Watching “The Nutcracker” for me as a child was not only a window into a holiday that wasn’t mine, but an education about and immersion into the festival and celebration I knew little about. If you judge by the commercials which inundate us from Thanksgiving (or even earlier!) on, popular culture shows us a Christmas of consumption. “The Nutcracker,” on the other hand, depicts what I imagine to be a more realistic experience for those celebrating Christmas: getting together with friends and family, merry-making, toasting and festivities, staying up late, and believing in the magic of a godfather with fantastic gifts; one of which comes to life in a little girl’s dreams.
My ex and I took our boys to see “The Nutcracker” a few times when they were younger. These were kids’ versions of the ballet; a tad shorter, with more emphasis on the funny and playful choreography, and less emphasis on the classical romantic ballet parts. Our boys seemed to enjoy it just fine, although Little Man was frightened of the Mouse King the few times we went. (I totally get that.)
Since getting divorced, we have not seen “The Nutcracker” as a family. My ex has taken the boys with his mom and my uncle, who lives near his mom. (Yes, we are that kind of divorced family; he does things with my family and I do things with his if we are in the cities they live in, even without the other person!) This year, I decided to spring for expensive tickets to the LA Ballet version of “The Nutcracker” and take my boys on my own. This month also marked my 40th birthday and I felt like it was a great way for us to celebrate the holidays and my birthday before my ex took them to Northern California to celebrate Christmas with their Christmas-celebrating grandpa and his wife.
It was game on for “The Nutcracker.”
I scored awesome seats. Close up – in the orchestra, but not too close. Gotta be able to see the feet.
Snazzy dress clothes for the boys: check.
What a perfect occasion to buy my boys new dress clothes since they needed them anyway, right? Firstborn got a very handsome single-breasted black suit, and Little Man scored a vintage tuxedo jacket to wear over his Sears shirt and tie.
Musical education: check.
Firstborn’s piano playing has recently really progressed so much so that I bought him a beginner’s book of classical pieces and, knowing he was going to see “The Nutcracker,” he mastered “The Dance of the Sugar Plum Fairy.”
It was going to be perfect. Awesome tickets. “The Nutcracker.” Snazzy clothes. Excitement. Piano-playing for weeks leading up to awesome, snazzy, exciting, perfect Nutcracker night. Right?
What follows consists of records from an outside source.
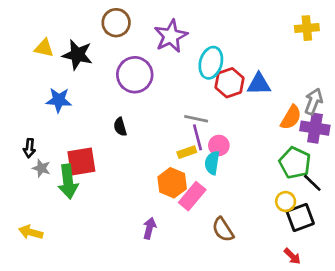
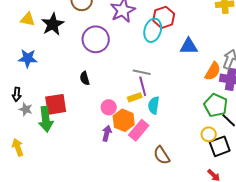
black star: (77, 55) -> (53, 24), turned 30
red hexagon: (230, 83) -> (164, 17), moved
blue star: (59, 100) -> (28, 58), moved
pink circle: (219, 145) -> (109, 107), moved
purple arrow: (149, 228) -> (107, 133), moved
yellow arrow: (31, 232) -> (18, 147), moved, turned 54

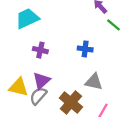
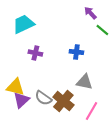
purple triangle: (41, 81) -> (21, 100), moved
gray semicircle: (38, 96) -> (43, 98), moved, turned -96

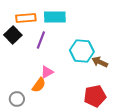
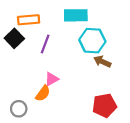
cyan rectangle: (55, 17) -> (76, 15), moved
cyan hexagon: (82, 51) -> (92, 41), moved
brown arrow: (100, 62) -> (102, 62), moved

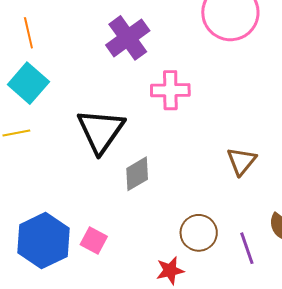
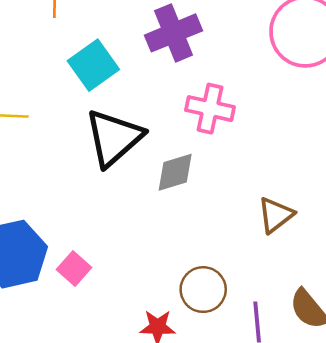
cyan square: (28, 83) -> (93, 65), moved
gray diamond: (137, 174) -> (175, 172), moved

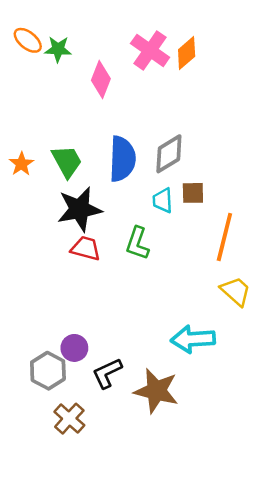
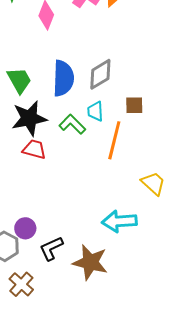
brown square: (193, 193) -> (134, 105), moved
orange line: (224, 237) -> (114, 140), moved
green L-shape: (137, 243) -> (72, 124), moved, turned 116

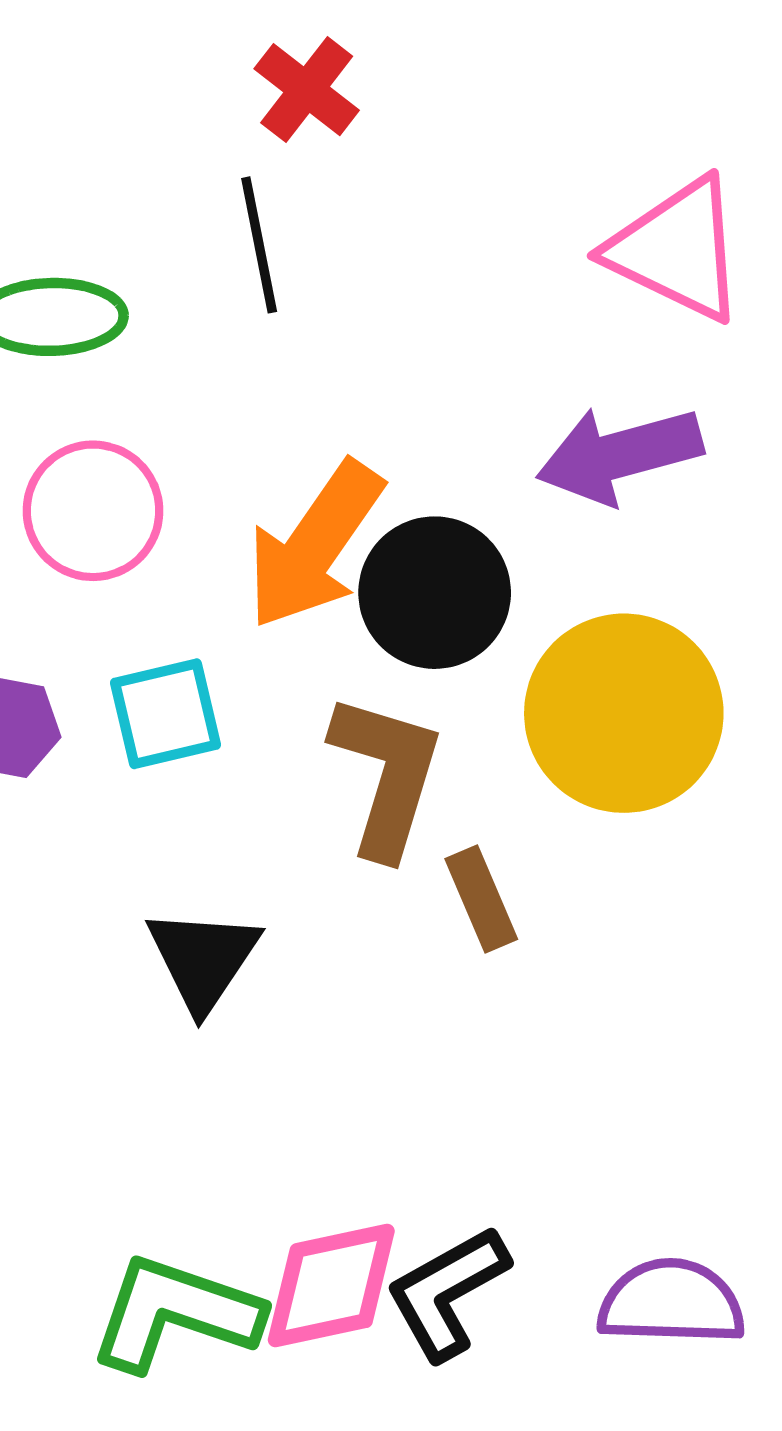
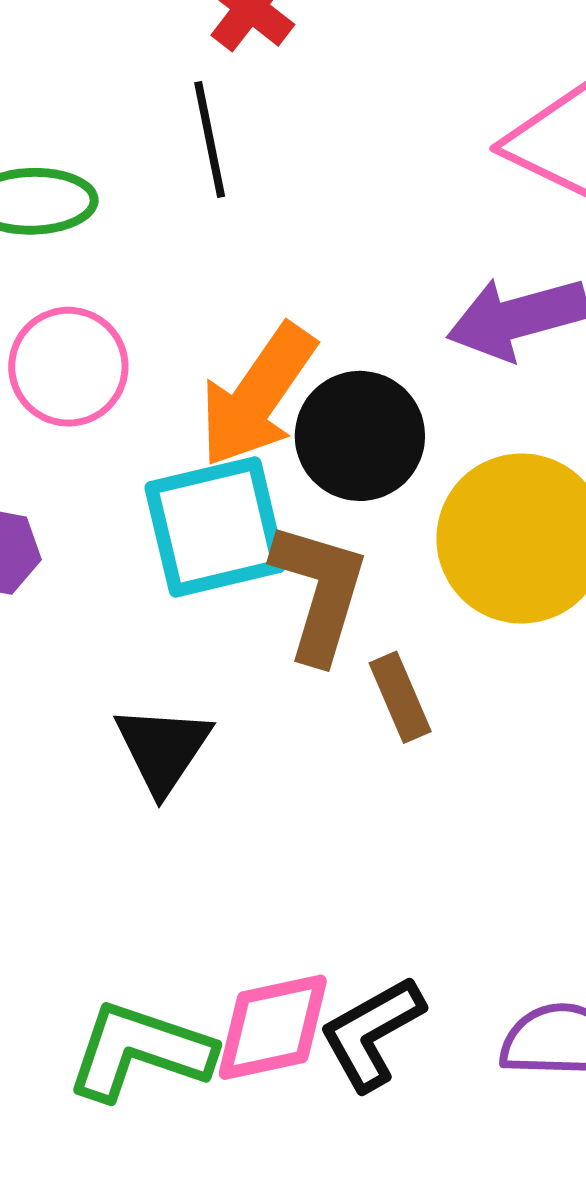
cyan square: (165, 714) -> (215, 527), moved, size x1.5

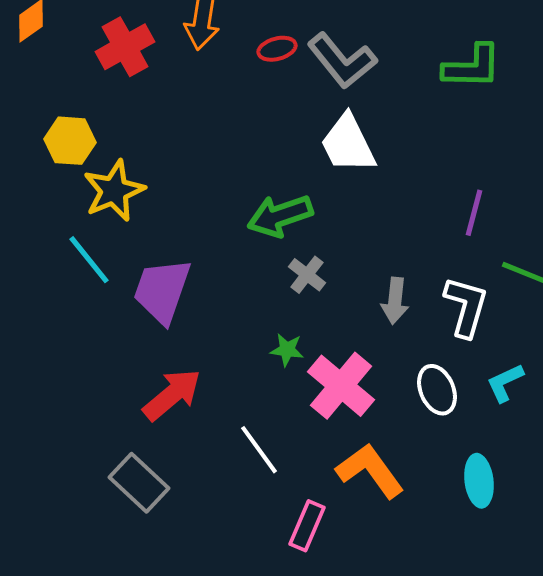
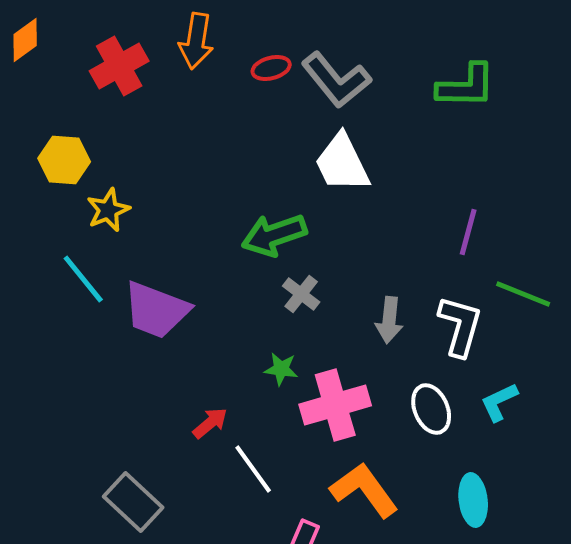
yellow star: (114, 191) -> (108, 210), size x0.7
purple trapezoid: (162, 291) -> (156, 310), turned -88
pink cross: (341, 386) -> (335, 405), turned 34
red arrow: (172, 395) -> (210, 423), moved, size x0.6

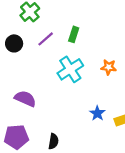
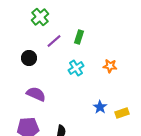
black circle: (14, 43) -> (29, 58), moved
cyan cross: (70, 69) -> (76, 68), size x0.7

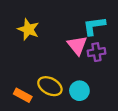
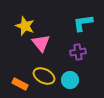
pink triangle: (77, 45) -> (41, 43), moved
purple cross: (96, 52) -> (78, 52), moved

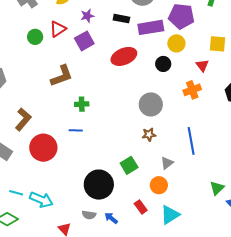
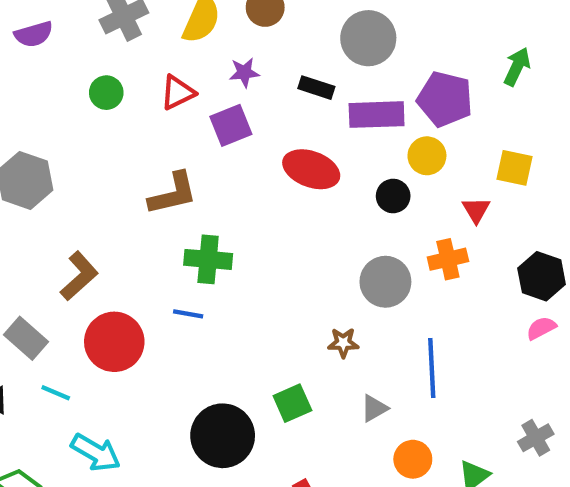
green circle: (35, 37) -> (106, 93), moved
red ellipse: (124, 56) -> (311, 169), turned 35
green cross: (82, 104) -> (208, 259), size x1.5
gray circle: (151, 104) -> (385, 282), moved
orange circle: (159, 185) -> (413, 459), moved
cyan line: (16, 193) -> (56, 393), moved

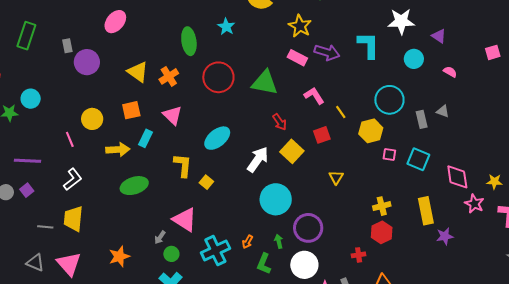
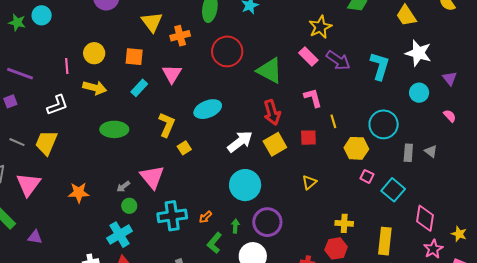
red arrow: (280, 122) -> (272, 112), size x1.4
yellow arrow: (118, 150) -> (95, 88), moved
In the epic fail of my life (at least that’s how it felt to me at the time), the day before “The Nutcracker” – on the day that would have been my father’s 73rd birthday, God rest his soul – I threw my back out. Like, I was hinged at the waist and immobile. Then I could not stand or walk for days. (I still managed to livetweet the airing of my Christmasy movie, “The Flight Before Christmas,” but I was in pain much of the time.)
I was down for the count. Out. Grounded. Punished? Perhaps. Maybe not. God only knows. Epic fail: check.
And so to make a long story short, my ex-husband put on his best snazzy clothes and took our boys to see “The Nutcracker” with my tickets. Firstborn looked so handsome and Little Man’s tuxedo jacket over this Sears shirt was almost too much cuteness for one little person to embody. And I spent that time home on a couch, propped up and virtually immobile, crying my eyes out and trying to find the lesson God might be teaching me deliberately or by accident.
If you’ve ever thrown your back out in a way such that the masseuse that works on you says after working on your back for three minutes, “Oh my goodness, did you have a terrible fall?!” and you reply, “No, I was reaching for the canola oil,” you know how unbelievable this kind of injury can be.
And if you’ve ever wanted so badly to do something right as a mom after feeling you do so many things wrong, you know how unbelievable and upsetting this kind of turn of events can be.
And if you’ve ever spent a lot of time and money and energy on something because you want it to be so right and perfect and you think nothing can go wrong but then when your ex brings your boys over after “The Nutcracker” and your eyes are almost swollen shut from crying so hard about everything you’ve missed and when you ask your boys how it was they say, “Boring,” then you know exactly what it’s like to be a mom.
From my imperfect life to your perfect or imperfect ones, Happy Holidays. Merry Christmas to those of you celebrating: may all your Christmases be exactly what they are supposed to be, and may you learn whatever lessons there are to learn.